Una non-vittoria che ha determinato un apparente stallo, dato che non può governare lui, ma nemmeno il suo avversario Benny Gantz, il cui partito, Kahol Lavan, è stato il più votato dagli elettori.

Le crepe iniziano a manifestarsi apertamente. Nel suo partito, il Likud, mormorano, ma hanno paura di abbandonarlo, come scrive Timesofisrael.

Netanyahu sta giocando la sua ultima carta – oltre a sperare in una guerra esterna, dato che la criticità Iran è ancora a rischio escalation -, che è quella di mantenere lo stallo fino in fondo, costringendo il Paese a scegliere tra un compromesso con lui o nuove elezioni.

In teoria la carta è ottima, dato che nessuno vuole andare a una terza elezione consecutiva, dopo due votazioni risultate vane.

Trump freddo su Netanyahu

Ma c’è un senso di stanchezza generale attorno alla sua figura, che sta logorando il suo margine di manovra. Una stanchezza che gli ha fatto perdere la via dell’America e, presumibilmente, quella di tanta parte di ebraismo mondiale.

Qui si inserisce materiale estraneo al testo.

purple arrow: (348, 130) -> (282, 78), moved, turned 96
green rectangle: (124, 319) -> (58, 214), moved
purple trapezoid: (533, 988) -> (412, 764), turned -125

Di ieri la dichiarazione di Trump, che, interpellato se avesse avuto contatti telefonici con Netanyahu in questi giorni, ha risposto di no, sottolineando che i suoi rapporti non sono legati a Netanyahu, ma a Israele.

Una presa di distanza netta, che evidenzia la banalizzazione della narrativa di questi anni su un binomio indissolubile tra i due leader politici. In realtà Trump ha sempre subito l’assertività del premier di Israele, discontandosene quando gli è stato possibile, come adesso.

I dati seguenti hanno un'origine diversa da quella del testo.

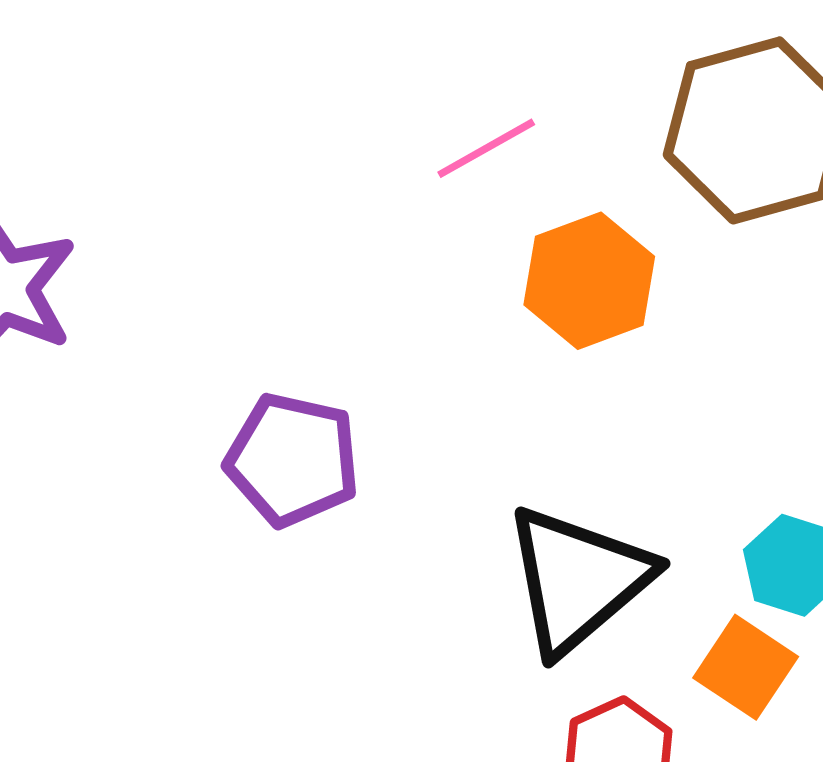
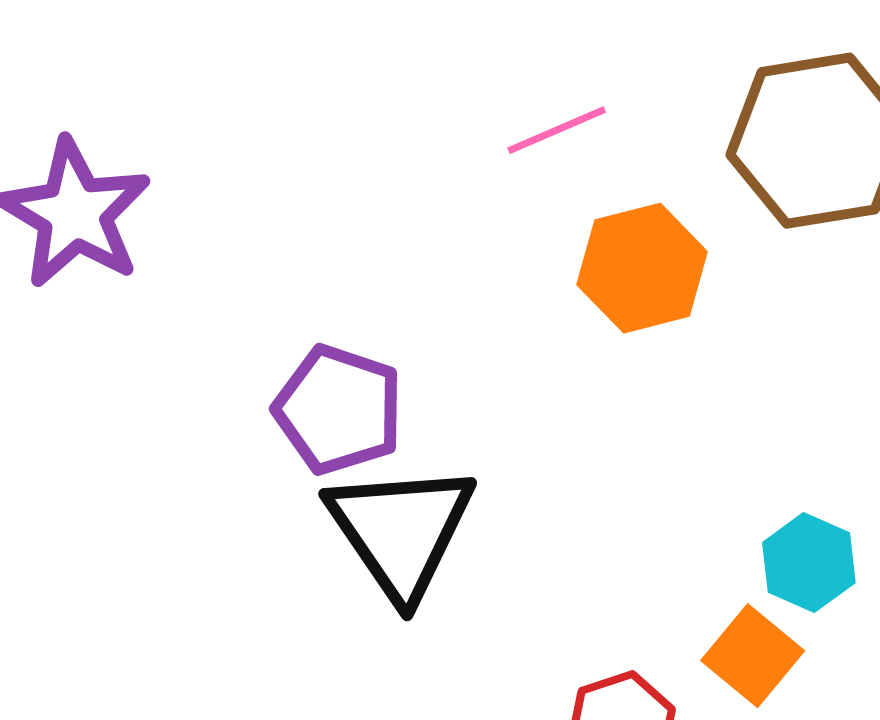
black triangle: (578, 580) -> (401, 531), moved, turned -30

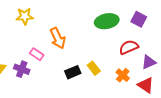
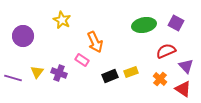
yellow star: (25, 16) -> (62, 20), turned 30
pink rectangle: (37, 54) -> (82, 60), moved
purple triangle: (149, 62) -> (186, 66), turned -49
yellow rectangle: (94, 68) -> (131, 72), turned -72

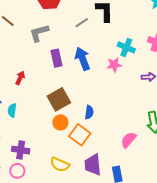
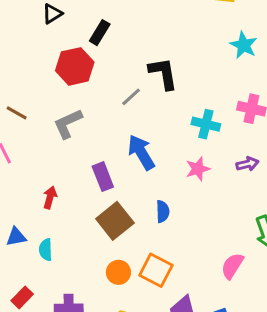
purple rectangle: (56, 58) -> (103, 177), moved
pink star: (114, 65) -> (198, 169), moved
blue semicircle: (89, 112) -> (163, 211), moved
orange circle: (60, 122) -> (118, 272), moved

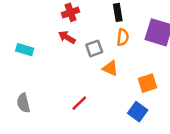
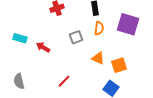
red arrow: (67, 37) -> (43, 47), moved
orange triangle: (110, 68) -> (98, 58), moved

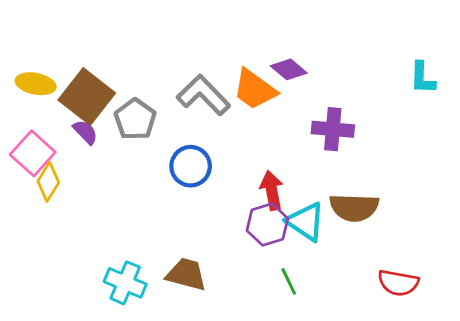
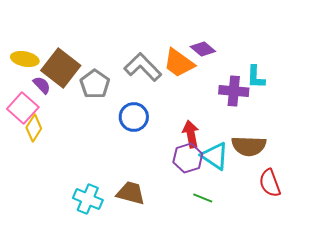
cyan L-shape: (422, 78) -> (256, 77), moved
purple semicircle: (85, 132) -> (42, 85), moved
green line: (289, 281) -> (203, 198), turned -42
red semicircle: (398, 283) -> (270, 183), moved, turned 60

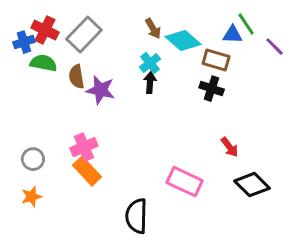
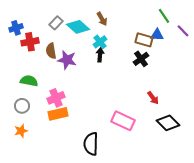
red cross: (45, 30) -> (30, 42), moved, turned -36
gray rectangle: (84, 35) -> (56, 23), size x0.6
blue triangle: (233, 35) -> (157, 35), moved
cyan diamond: (183, 41) -> (78, 27), moved
green semicircle: (43, 63) -> (29, 81), moved
black cross: (212, 89) -> (141, 59), turned 35
orange rectangle: (87, 171) -> (58, 114), turned -60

Una presa di posizione coraggiosa, quella di Trump: l’appoggio di Netanyahu è stato importante per la sua ascesa a presidente degli Stati Uniti. Preservarne la leadership gli sarebbe stato utile per le presidenziali del 2020, calcolo politico che avrebbero fatto tanti al suo posto.

Ha deciso altrimenti, rivelando uno spessore politico alto, in contrasto con tante narrative sul suo conto.

Critiche dagli Usa

Ma se Trump ha potuto fare questa mossa è anche perché l’America, nei suoi ambiti politici e culturali, appare stanca del regno di Netanyahu.

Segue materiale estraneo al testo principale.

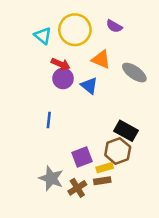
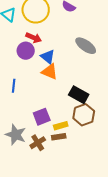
orange triangle: (101, 59) -> (50, 72), moved
red arrow: (61, 64) -> (34, 38), moved
brown hexagon: (118, 151) -> (84, 115), moved

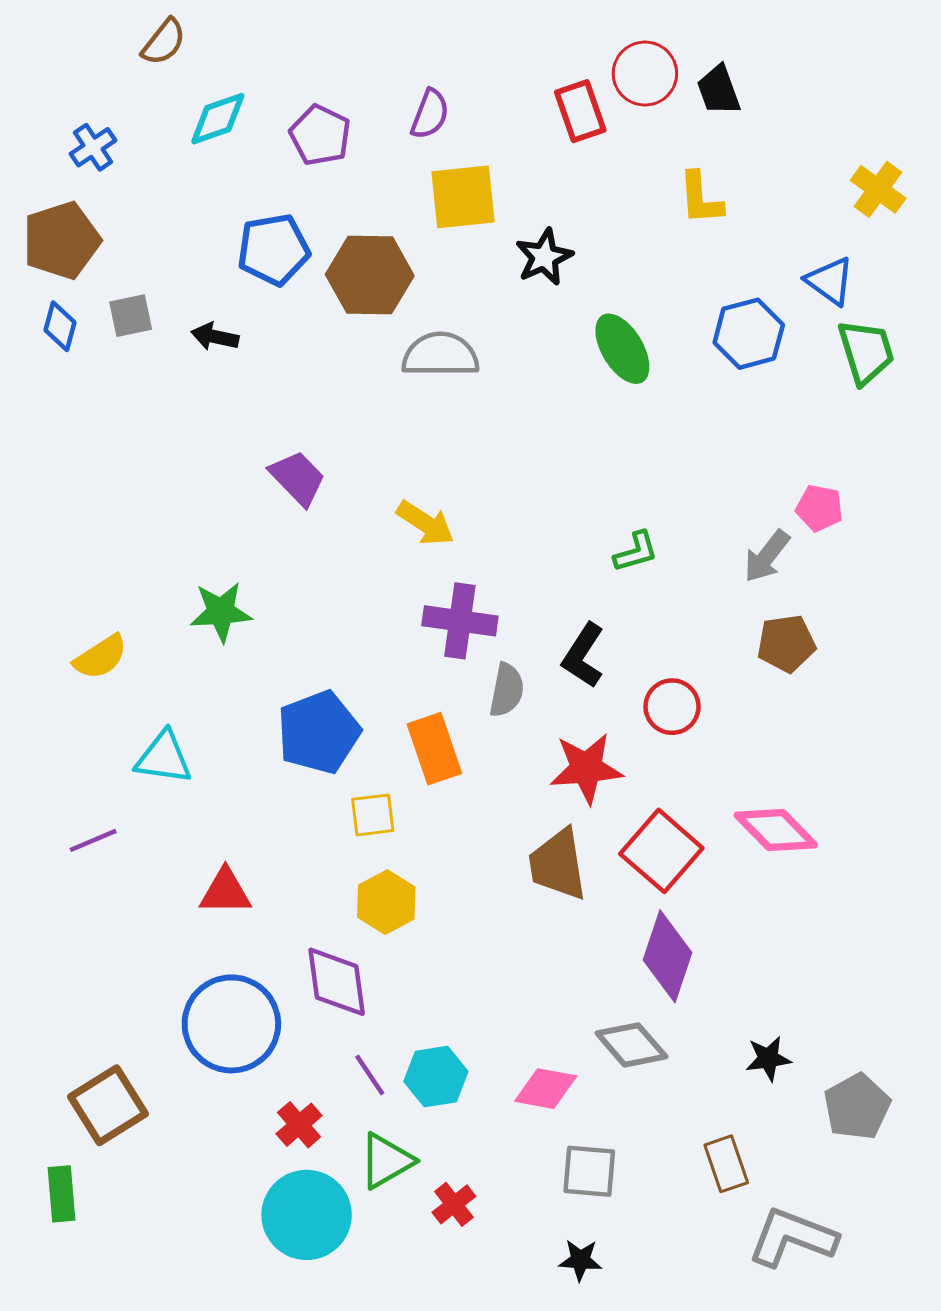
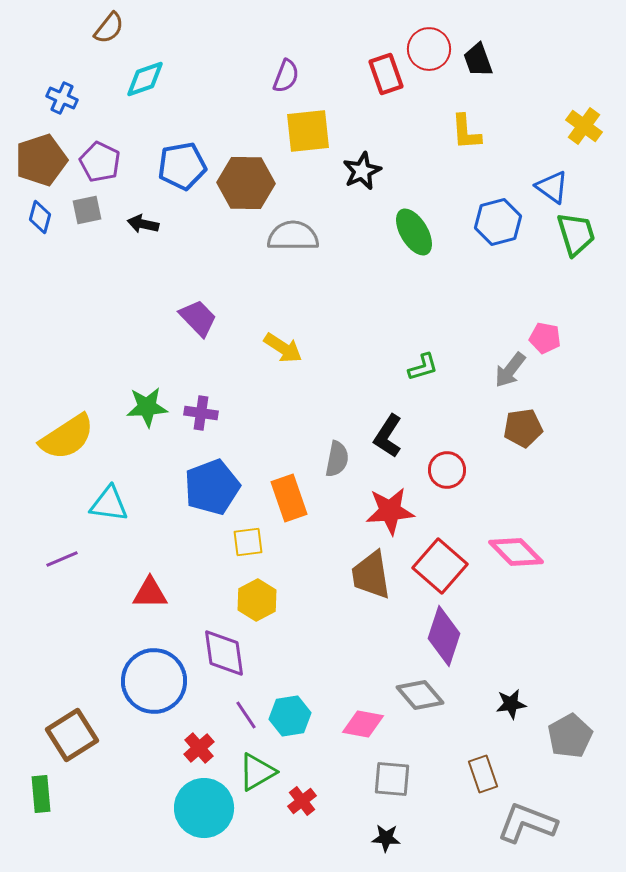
purple pentagon: (320, 135) -> (100, 162), moved
blue cross: (93, 147) -> (62, 98), turned -32
purple cross: (460, 621) -> (201, 413), moved, size x0.7
yellow semicircle: (101, 657) -> (67, 437), size x1.5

La guerra aperta del premier israeliano con il partito democratico appartiene alla storia, da quando ha dato avvio a un duello rusticano con Obama a causa dell’accordo sul nucleare iraniano.

Conflitto che ha prodotto anche il fenomeno Jexodus, cui ha prestato volto e voce l’ex modella Elizabeth Pipko, secondo la quale era tempo di un secondo esodo: dopo quello che portò il popolo eletto dall’Egitto alla Terra Promessa, agli ebrei si chiedeva di uscire dal partito democratico per confluire nel partito repubblicano. Appello pittoresco quanto vano.

Così non meravigliano i tanti articoli contro Netanyahu apparsi in questi giorni sul giornale di riferimento di tale ambito, il New York Times, ultimo dei quali quello odierno di Roger Cohen che inizia così: “Gli israeliani ricordano a Netanyahu che è un politico mortale, non un re. Ciò potrebbe salvare la loro democrazia e ogni residua possibilità di pace”.

Ma colpisce molto di più uno scritto più autorevole, data la forma di Editoriale, apparso oggi sul Washington Post, dal titolo più che eloquente: “La sconfitta di Netanyahu sarebbe una buona notizia per Israele e gli Stati Uniti”.

Un editoriale tombale quello del giornale di riferimento dei repubblicani. Appare evidente che la distanza col premier israeliano è condivisa anche da gran parte della comunità ebraica americana, da tempo infastidita dall’irrequietezza di Netanyahu.

Netanyahu e lo stallo di Israele

Tali prese di posizione avranno ripercussioni in Israele, nonostante Netanyahu goda ancora dell’appoggio dei neocon Usa.

Per sopravvivere egli deve tenere sotto controllo il suo partito e unita la coalizione di destra religiosa che lo sostiene, per evitare che qualcuno tratti con Gantz.

Forte dell’adesione di questi partiti, ha chiesto a Gantz di incontrarsi per un governo di unità nazionale, ma ad oggi l’esito è stato negativo.

Difficile che tale soluzione possa darsi di seguito, ma non impossibile, e presumibilmente solo se a Gantz sarà data la carica di premier, cosa che comunque risulterebbe una sconfitta decisiva per Netanyahu.

Ma si intravedono altre crepe, stavolta nel suo blocco. Il piccolo gruppo di Ayelet Shaked e Naftali Bennet scalpita. Shaked ha detto che il blocco unito attorno a Netanyahu è ancora una “vaga idea” (Timesofisarel). D’altronde avevamo già scritto che i due erano destinati a dare grattacapi al premier uscente. Sempre più “uscente”.